#### EXERCISE OBJECTIVE
When you have read the listing, copy all of it without any change.

#### RECORDS PROVIDED
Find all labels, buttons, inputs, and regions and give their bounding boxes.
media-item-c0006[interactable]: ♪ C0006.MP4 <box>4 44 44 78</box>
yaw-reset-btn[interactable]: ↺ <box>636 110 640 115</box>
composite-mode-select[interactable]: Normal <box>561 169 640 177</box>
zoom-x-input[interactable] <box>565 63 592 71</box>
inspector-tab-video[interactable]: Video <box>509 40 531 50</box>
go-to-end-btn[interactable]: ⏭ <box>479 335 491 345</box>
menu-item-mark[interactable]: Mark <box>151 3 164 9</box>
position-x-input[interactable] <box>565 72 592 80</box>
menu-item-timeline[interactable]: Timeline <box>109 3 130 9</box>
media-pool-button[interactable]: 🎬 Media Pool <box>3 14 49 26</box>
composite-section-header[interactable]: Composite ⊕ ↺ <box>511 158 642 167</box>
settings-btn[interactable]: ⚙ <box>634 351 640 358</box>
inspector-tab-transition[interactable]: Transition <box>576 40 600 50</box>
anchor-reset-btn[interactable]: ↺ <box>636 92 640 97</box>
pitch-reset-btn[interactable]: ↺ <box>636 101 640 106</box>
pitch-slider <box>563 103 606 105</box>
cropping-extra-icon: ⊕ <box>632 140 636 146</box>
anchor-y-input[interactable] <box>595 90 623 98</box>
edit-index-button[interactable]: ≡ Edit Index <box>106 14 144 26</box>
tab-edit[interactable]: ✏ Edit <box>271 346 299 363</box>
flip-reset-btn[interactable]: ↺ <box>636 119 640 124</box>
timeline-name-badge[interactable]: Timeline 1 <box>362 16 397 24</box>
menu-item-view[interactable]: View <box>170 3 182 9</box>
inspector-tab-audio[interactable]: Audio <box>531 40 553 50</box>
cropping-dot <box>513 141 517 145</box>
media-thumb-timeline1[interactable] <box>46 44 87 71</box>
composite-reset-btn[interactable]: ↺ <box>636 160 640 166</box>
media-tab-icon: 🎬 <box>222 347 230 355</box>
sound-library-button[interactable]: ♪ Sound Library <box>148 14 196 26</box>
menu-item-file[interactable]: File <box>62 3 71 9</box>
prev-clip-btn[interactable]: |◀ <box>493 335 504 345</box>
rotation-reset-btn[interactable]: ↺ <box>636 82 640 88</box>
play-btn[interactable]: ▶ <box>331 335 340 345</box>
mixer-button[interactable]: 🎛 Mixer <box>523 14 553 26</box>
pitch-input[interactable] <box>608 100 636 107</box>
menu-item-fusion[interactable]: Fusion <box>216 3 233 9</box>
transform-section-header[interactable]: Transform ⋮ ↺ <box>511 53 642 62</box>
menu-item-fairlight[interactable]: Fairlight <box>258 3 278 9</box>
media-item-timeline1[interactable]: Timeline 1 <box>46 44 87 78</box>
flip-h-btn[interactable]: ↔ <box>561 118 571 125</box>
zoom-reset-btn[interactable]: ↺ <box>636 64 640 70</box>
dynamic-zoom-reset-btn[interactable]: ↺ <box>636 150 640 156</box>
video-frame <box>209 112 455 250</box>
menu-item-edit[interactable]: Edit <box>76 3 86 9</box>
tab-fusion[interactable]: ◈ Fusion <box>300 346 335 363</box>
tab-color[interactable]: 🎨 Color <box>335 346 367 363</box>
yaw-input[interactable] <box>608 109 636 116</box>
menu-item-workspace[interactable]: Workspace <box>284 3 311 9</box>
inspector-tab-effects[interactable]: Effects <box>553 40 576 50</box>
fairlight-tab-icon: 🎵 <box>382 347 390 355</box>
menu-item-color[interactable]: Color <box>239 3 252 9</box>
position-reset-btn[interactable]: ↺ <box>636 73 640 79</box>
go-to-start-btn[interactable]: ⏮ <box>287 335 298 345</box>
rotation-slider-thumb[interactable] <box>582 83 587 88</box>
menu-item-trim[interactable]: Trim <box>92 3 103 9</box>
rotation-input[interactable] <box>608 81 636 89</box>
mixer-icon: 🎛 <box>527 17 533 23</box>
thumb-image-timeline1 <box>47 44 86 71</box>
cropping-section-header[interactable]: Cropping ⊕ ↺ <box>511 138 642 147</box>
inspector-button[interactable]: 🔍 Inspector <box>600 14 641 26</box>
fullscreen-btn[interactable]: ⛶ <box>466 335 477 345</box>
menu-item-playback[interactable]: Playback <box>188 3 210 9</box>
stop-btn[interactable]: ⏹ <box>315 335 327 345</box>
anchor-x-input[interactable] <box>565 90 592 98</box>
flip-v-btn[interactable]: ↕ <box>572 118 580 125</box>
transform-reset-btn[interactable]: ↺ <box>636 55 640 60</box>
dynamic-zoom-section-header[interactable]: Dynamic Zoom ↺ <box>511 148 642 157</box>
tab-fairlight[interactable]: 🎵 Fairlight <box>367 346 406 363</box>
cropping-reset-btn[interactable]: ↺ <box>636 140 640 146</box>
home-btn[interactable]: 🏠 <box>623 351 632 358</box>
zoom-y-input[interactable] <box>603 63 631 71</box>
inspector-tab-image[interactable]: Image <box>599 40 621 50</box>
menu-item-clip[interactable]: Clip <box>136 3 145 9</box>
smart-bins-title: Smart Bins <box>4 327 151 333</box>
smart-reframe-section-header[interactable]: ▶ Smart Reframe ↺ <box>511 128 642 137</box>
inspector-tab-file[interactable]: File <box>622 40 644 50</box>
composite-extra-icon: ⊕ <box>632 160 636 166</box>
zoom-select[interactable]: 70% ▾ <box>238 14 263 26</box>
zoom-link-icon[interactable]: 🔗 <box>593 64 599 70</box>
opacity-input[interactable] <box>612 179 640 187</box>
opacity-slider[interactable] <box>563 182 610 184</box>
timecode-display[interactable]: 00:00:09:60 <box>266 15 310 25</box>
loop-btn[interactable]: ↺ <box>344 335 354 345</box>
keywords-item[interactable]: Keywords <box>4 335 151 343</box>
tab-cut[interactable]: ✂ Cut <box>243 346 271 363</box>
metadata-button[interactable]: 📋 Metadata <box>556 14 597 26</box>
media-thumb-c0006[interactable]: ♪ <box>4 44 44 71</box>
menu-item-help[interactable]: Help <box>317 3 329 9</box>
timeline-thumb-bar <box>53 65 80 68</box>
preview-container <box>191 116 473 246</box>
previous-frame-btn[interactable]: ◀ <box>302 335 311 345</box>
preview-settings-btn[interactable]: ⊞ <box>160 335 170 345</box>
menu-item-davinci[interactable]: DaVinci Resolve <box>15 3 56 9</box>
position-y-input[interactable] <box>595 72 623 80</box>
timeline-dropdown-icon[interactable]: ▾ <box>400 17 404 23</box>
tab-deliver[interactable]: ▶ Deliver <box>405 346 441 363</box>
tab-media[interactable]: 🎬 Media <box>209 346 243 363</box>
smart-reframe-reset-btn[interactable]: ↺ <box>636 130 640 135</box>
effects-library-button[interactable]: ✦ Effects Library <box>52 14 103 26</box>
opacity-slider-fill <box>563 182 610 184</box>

#### ANSWER FOR THIS EXERCISE
Find all labels, buttons, inputs, and regions and give their bounding boxes.
media-item-c0006[interactable]: ♪ C0006.MP4 <box>4 44 44 78</box>
yaw-reset-btn[interactable]: ↺ <box>636 110 640 115</box>
composite-mode-select[interactable]: Normal <box>561 169 640 177</box>
zoom-x-input[interactable] <box>565 63 592 71</box>
inspector-tab-video[interactable]: Video <box>509 40 531 50</box>
go-to-end-btn[interactable]: ⏭ <box>479 335 491 345</box>
menu-item-mark[interactable]: Mark <box>151 3 164 9</box>
position-x-input[interactable] <box>565 72 592 80</box>
menu-item-timeline[interactable]: Timeline <box>109 3 130 9</box>
media-pool-button[interactable]: 🎬 Media Pool <box>3 14 49 26</box>
composite-section-header[interactable]: Composite ⊕ ↺ <box>511 158 642 167</box>
settings-btn[interactable]: ⚙ <box>634 351 640 358</box>
inspector-tab-transition[interactable]: Transition <box>576 40 600 50</box>
anchor-reset-btn[interactable]: ↺ <box>636 92 640 97</box>
pitch-reset-btn[interactable]: ↺ <box>636 101 640 106</box>
pitch-slider <box>563 103 606 105</box>
cropping-extra-icon: ⊕ <box>632 140 636 146</box>
anchor-y-input[interactable] <box>595 90 623 98</box>
edit-index-button[interactable]: ≡ Edit Index <box>106 14 144 26</box>
tab-edit[interactable]: ✏ Edit <box>271 346 299 363</box>
flip-reset-btn[interactable]: ↺ <box>636 119 640 124</box>
timeline-name-badge[interactable]: Timeline 1 <box>362 16 397 24</box>
menu-item-view[interactable]: View <box>170 3 182 9</box>
inspector-tab-audio[interactable]: Audio <box>531 40 553 50</box>
cropping-dot <box>513 141 517 145</box>
media-thumb-timeline1[interactable] <box>46 44 87 71</box>
composite-reset-btn[interactable]: ↺ <box>636 160 640 166</box>
media-tab-icon: 🎬 <box>222 347 230 355</box>
sound-library-button[interactable]: ♪ Sound Library <box>148 14 196 26</box>
menu-item-file[interactable]: File <box>62 3 71 9</box>
prev-clip-btn[interactable]: |◀ <box>493 335 504 345</box>
rotation-reset-btn[interactable]: ↺ <box>636 82 640 88</box>
play-btn[interactable]: ▶ <box>331 335 340 345</box>
mixer-button[interactable]: 🎛 Mixer <box>523 14 553 26</box>
pitch-input[interactable] <box>608 100 636 107</box>
menu-item-fusion[interactable]: Fusion <box>216 3 233 9</box>
transform-section-header[interactable]: Transform ⋮ ↺ <box>511 53 642 62</box>
menu-item-fairlight[interactable]: Fairlight <box>258 3 278 9</box>
media-item-timeline1[interactable]: Timeline 1 <box>46 44 87 78</box>
flip-h-btn[interactable]: ↔ <box>561 118 571 125</box>
zoom-reset-btn[interactable]: ↺ <box>636 64 640 70</box>
dynamic-zoom-reset-btn[interactable]: ↺ <box>636 150 640 156</box>
video-frame <box>209 112 455 250</box>
menu-item-edit[interactable]: Edit <box>76 3 86 9</box>
tab-fusion[interactable]: ◈ Fusion <box>300 346 335 363</box>
tab-color[interactable]: 🎨 Color <box>335 346 367 363</box>
yaw-input[interactable] <box>608 109 636 116</box>
menu-item-workspace[interactable]: Workspace <box>284 3 311 9</box>
inspector-tab-effects[interactable]: Effects <box>553 40 576 50</box>
fairlight-tab-icon: 🎵 <box>382 347 390 355</box>
menu-item-color[interactable]: Color <box>239 3 252 9</box>
position-reset-btn[interactable]: ↺ <box>636 73 640 79</box>
go-to-start-btn[interactable]: ⏮ <box>287 335 298 345</box>
rotation-slider-thumb[interactable] <box>582 83 587 88</box>
menu-item-trim[interactable]: Trim <box>92 3 103 9</box>
rotation-input[interactable] <box>608 81 636 89</box>
mixer-icon: 🎛 <box>527 17 533 23</box>
thumb-image-timeline1 <box>47 44 86 71</box>
cropping-section-header[interactable]: Cropping ⊕ ↺ <box>511 138 642 147</box>
inspector-button[interactable]: 🔍 Inspector <box>600 14 641 26</box>
fullscreen-btn[interactable]: ⛶ <box>466 335 477 345</box>
menu-item-playback[interactable]: Playback <box>188 3 210 9</box>
stop-btn[interactable]: ⏹ <box>315 335 327 345</box>
anchor-x-input[interactable] <box>565 90 592 98</box>
flip-v-btn[interactable]: ↕ <box>572 118 580 125</box>
transform-reset-btn[interactable]: ↺ <box>636 55 640 60</box>
dynamic-zoom-section-header[interactable]: Dynamic Zoom ↺ <box>511 148 642 157</box>
tab-fairlight[interactable]: 🎵 Fairlight <box>367 346 406 363</box>
cropping-reset-btn[interactable]: ↺ <box>636 140 640 146</box>
home-btn[interactable]: 🏠 <box>623 351 632 358</box>
zoom-y-input[interactable] <box>603 63 631 71</box>
inspector-tab-image[interactable]: Image <box>599 40 621 50</box>
menu-item-clip[interactable]: Clip <box>136 3 145 9</box>
smart-bins-title: Smart Bins <box>4 327 151 333</box>
smart-reframe-section-header[interactable]: ▶ Smart Reframe ↺ <box>511 128 642 137</box>
inspector-tab-file[interactable]: File <box>622 40 644 50</box>
composite-extra-icon: ⊕ <box>632 160 636 166</box>
zoom-select[interactable]: 70% ▾ <box>238 14 263 26</box>
zoom-link-icon[interactable]: 🔗 <box>593 64 599 70</box>
opacity-input[interactable] <box>612 179 640 187</box>
opacity-slider[interactable] <box>563 182 610 184</box>
timecode-display[interactable]: 00:00:09:60 <box>266 15 310 25</box>
loop-btn[interactable]: ↺ <box>344 335 354 345</box>
keywords-item[interactable]: Keywords <box>4 335 151 343</box>
tab-cut[interactable]: ✂ Cut <box>243 346 271 363</box>
metadata-button[interactable]: 📋 Metadata <box>556 14 597 26</box>
media-thumb-c0006[interactable]: ♪ <box>4 44 44 71</box>
menu-item-help[interactable]: Help <box>317 3 329 9</box>
timeline-thumb-bar <box>53 65 80 68</box>
preview-container <box>191 116 473 246</box>
previous-frame-btn[interactable]: ◀ <box>302 335 311 345</box>
preview-settings-btn[interactable]: ⊞ <box>160 335 170 345</box>
menu-item-davinci[interactable]: DaVinci Resolve <box>15 3 56 9</box>
position-y-input[interactable] <box>595 72 623 80</box>
timeline-dropdown-icon[interactable]: ▾ <box>400 17 404 23</box>
tab-deliver[interactable]: ▶ Deliver <box>405 346 441 363</box>
tab-media[interactable]: 🎬 Media <box>209 346 243 363</box>
smart-reframe-reset-btn[interactable]: ↺ <box>636 130 640 135</box>
effects-library-button[interactable]: ✦ Effects Library <box>52 14 103 26</box>
opacity-slider-fill <box>563 182 610 184</box>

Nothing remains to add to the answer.